Я стал успокаивать его.
— Вот и ладно, — произнес он как-то извиняюще. — Никогда раньше не говорил ни с кем, а вот с вами опять разговорился.
Постепенно температура у него снизилась. Но озноб не проходил. А затем он начал бредить. И я быстренько, не раздумывая, отвез его в больницу. Сдал дежурным врачам и попросил их побеспокоиться
о нем, все же он как-никак человек одинокий и нет у него никого из родных в городе.— Ну а друг у него есть, которому можно было бы позвонить, если что случится? — удивленно спросили меня врачи. — Вдруг умрет или еще что произойдет.
Я не знал, что и ответить. Знал, что он там, находясь в соседней передаточно-приемной комнате, лежит на кушетке перед торопливо заполняющей историю болезни сестрой и все, абсолютно все, наверное, слышит. И тогда я ответил.
— Наш скоропомощный двор его друг… Так что в случае чего звоните к нам на «Скорую»…
— Чего? — удивились те. — Это что еще за двор?
И тогда, остановив их, поправился:
— Ладно, ребята, будет вам… Вы вот лучше запишите мой адрес, если что случится, звоните… Я обязательно примчусь…
— Сколько же у тебя друзей… этих? — буркнули они, но адрес мой записали. — Вчера двоих привозил, тоже твои друзья, и этот. И надо же, все по больницам лежат… Вот так друзья.
Но я, не слушая их, помахал Алексеевичу рукой, мол, крепись, друг мой дорогой, и поехал на очередной вызов.
На другой день звоню ему. А он мне уже более окрепшим голосом говорит:
— Доктор, если можно, подвезите мне лопату, метлу и ведро… А то уж больно запаршивился у них двор.
Озноб у Романова. Я тогда еще ничего не знал о нем. Вызывали не на дом, на работу.
Я ехал с сестричкой, только что окончившей училище. Она была хохотунья и всему, абсолютно всему удивлялась. Ну а еще она увлеклась мною, а я ею.
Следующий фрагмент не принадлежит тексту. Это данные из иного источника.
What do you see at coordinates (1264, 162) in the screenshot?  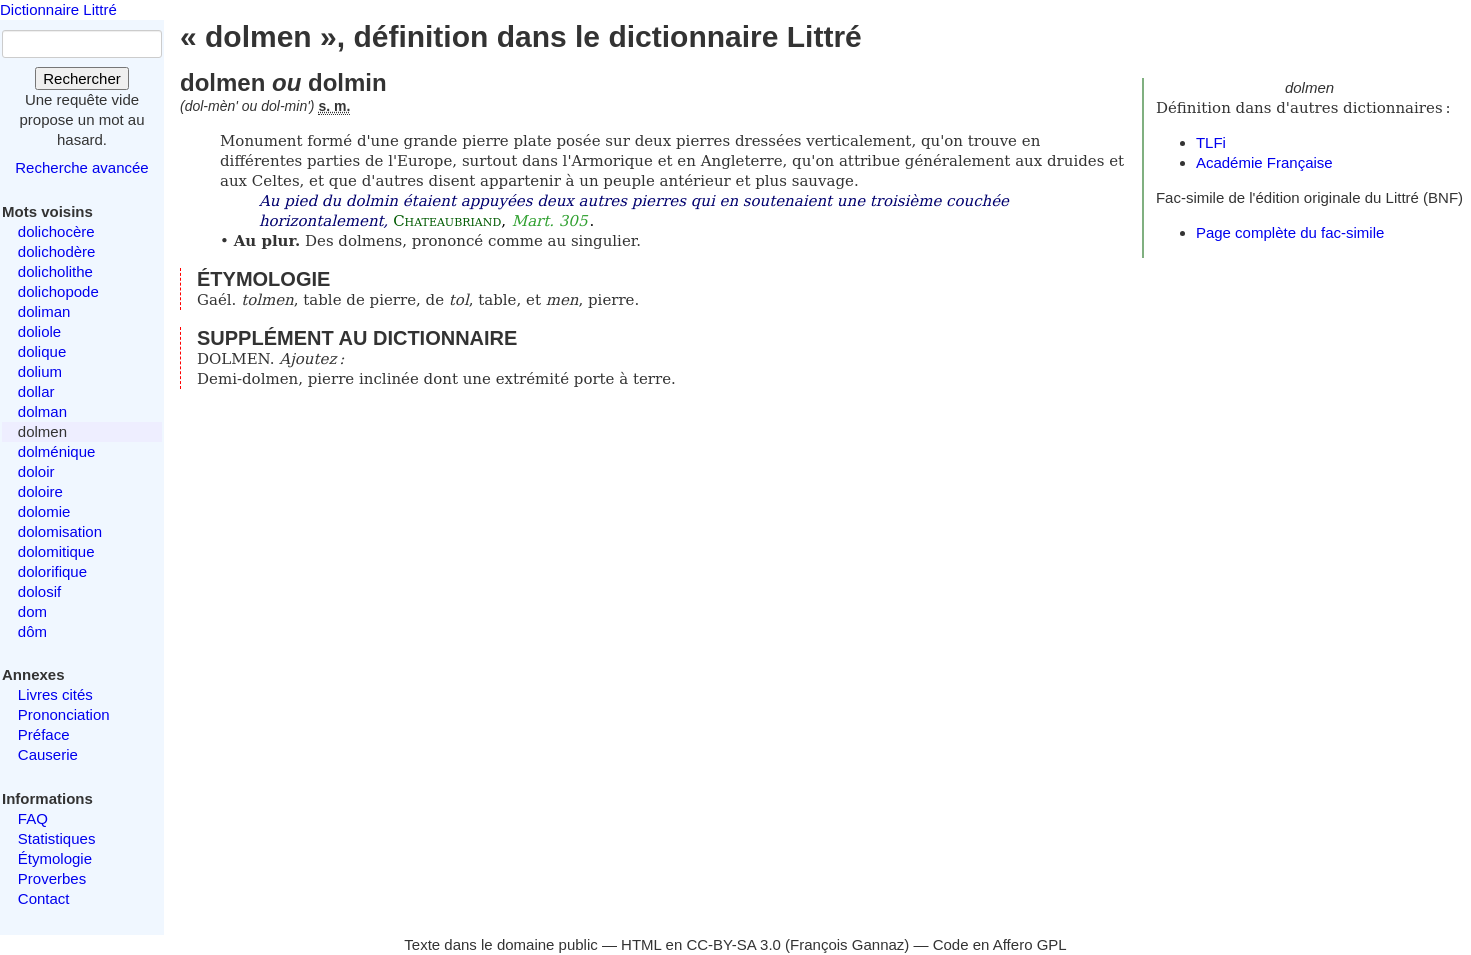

— Корочки такие тоненькие, сладкие-сладкие, приятные-приятные… — и хотя в машине трясет, она успевает прикоснуться указательным пальцем к моей щеке, а потом со счастливой улыбкой, страшно томной и смешной, продолжает: — Мы вчера с девчонками арбуз купили, такой арбуз… ну как сахар… такие редко бывают… после работы я тебя обязательно угощу…
Ее восторгу нет конца. И тогда мне кажется, что на нее морально не действует тяжесть нашей работы. А может быть, она специально выводит меня из горестных состояний, стремится снять с меня уныние и вместо больных и их страданий заставляет думать совсем о другом.
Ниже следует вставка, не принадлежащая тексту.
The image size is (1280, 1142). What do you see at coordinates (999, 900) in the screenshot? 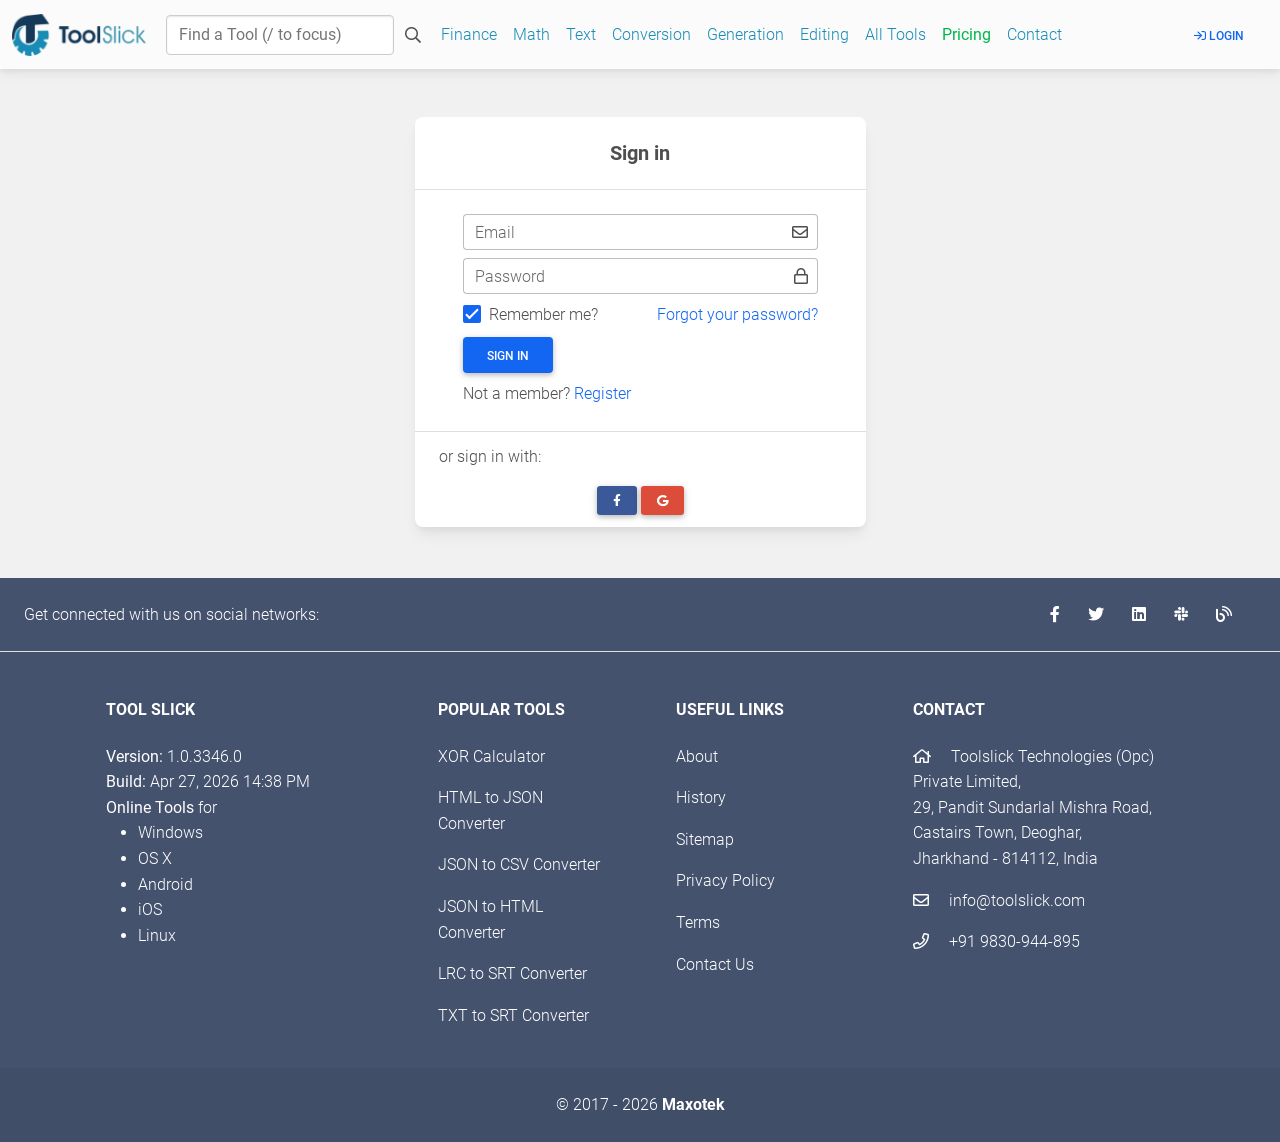
I see `info@toolslick.com` at bounding box center [999, 900].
— Я в этом году ни разу не находила грибов… — продолжает она весело. — Какое расстройство… Я люблю опята… Они растут на пнях шапками. И это все, наверное, оттого, что не было дождей, а вот только стоит им полить, то их косой коси. Ну а готовить я умею.
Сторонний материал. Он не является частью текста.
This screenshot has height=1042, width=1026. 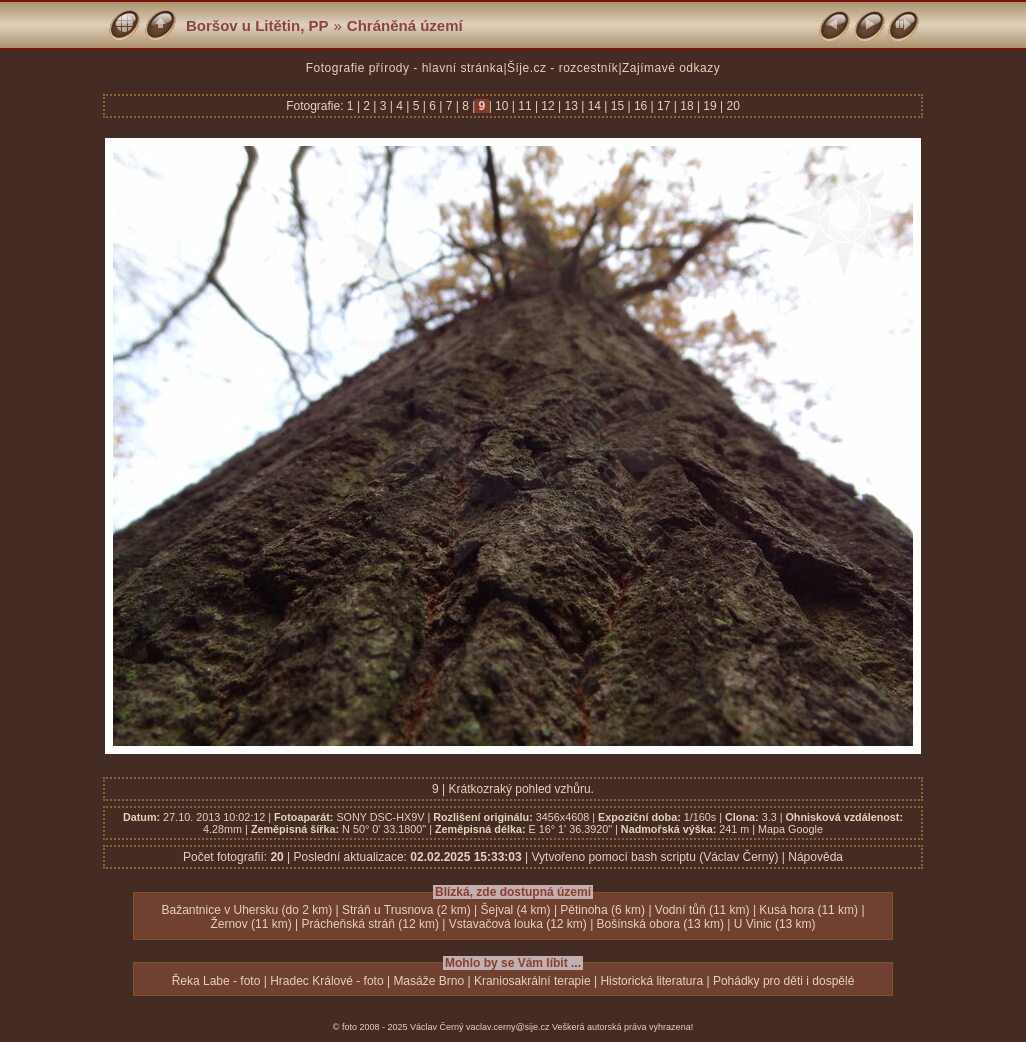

Глаза ее неугасимо горели. Пушок на верхней губе дрожал. А открытое русское лицо вселяло уверенность в то, что на свете нет смертей и не должно быть. В который раз вздохнув, она посмотрела в окно. Наша машина неслась навстречу ветру, и от этого пригнутые к земле деревья за окном казались карликами.
«Да, — думал я, — озноб шапками не забросаешь».
А вот и мебельный комбинат, куда нас вызвали. Романов — плотник. Лежит на ватном одеяле недалеко от своего верстака, где он работал. Рядом с ним замасленная кирзовая сумка, ручки ее в двух местах перевязаны медной проволокой. Сумка, придавленная планкой и молотком, лежит на полу бесформенно, точно тряпка.
Романов, обросший, небритый и в очках, увидев меня, что-то пытается сказать, но, кроме клацанья зубов, у него ничего не получается.
Света, так зовут мою сестру, пугается.
— Ой, доктор, ему надо срочно шпателем язык прижать, а то он прикусит язык, — и, не дожидаясь моего согласия, прижимает ему язык. На некоторое время он утихает. Но потом опять вдруг начинается страшный озноб.
Накинув на него еще три фуфайки, мы грузим его в машину. Автоматически размышляю, отчего это на больного могла напасть такая трясучка; пить он не пил, белой горячкой не болел. Отпадает и столбняк: инфицированных ран не было, со слов окружающих, ни о какой эпилепсии даже и речи не может быть.